§ WHAT YOU HAVE TO DO: Give back every record precisely.

§ STORED DATA:

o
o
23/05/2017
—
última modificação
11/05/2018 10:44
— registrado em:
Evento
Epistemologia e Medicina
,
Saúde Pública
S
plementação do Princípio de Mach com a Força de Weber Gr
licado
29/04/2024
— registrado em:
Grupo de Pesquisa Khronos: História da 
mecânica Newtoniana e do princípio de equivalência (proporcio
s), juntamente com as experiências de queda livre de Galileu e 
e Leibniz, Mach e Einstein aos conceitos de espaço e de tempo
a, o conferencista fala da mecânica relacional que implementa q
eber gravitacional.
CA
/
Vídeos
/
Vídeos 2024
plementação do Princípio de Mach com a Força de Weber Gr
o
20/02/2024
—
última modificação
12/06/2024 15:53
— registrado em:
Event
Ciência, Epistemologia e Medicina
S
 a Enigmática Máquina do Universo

§ SOLUTION:
o
o
23/05/2017
—
última modificação
11/05/2018 10:44
— registrado em:
Evento
Epistemologia e Medicina
,
Saúde Pública
S
plementação do Princípio de Mach com a Força de Weber Gr
licado
29/04/2024
— registrado em:
Grupo de Pesquisa Khronos: História da 
mecânica Newtoniana e do princípio de equivalência (proporcio
s), juntamente com as experiências de queda livre de Galileu e 
e Leibniz, Mach e Einstein aos conceitos de espaço e de tempo
a, o conferencista fala da mecânica relacional que implementa q
eber gravitacional.
CA
/
Vídeos
/
Vídeos 2024
plementação do Princípio de Mach com a Força de Weber Gr
o
20/02/2024
—
última modificação
12/06/2024 15:53
— registrado em:
Event
Ciência, Epistemologia e Medicina
S
 a Enigmática Máquina do Universo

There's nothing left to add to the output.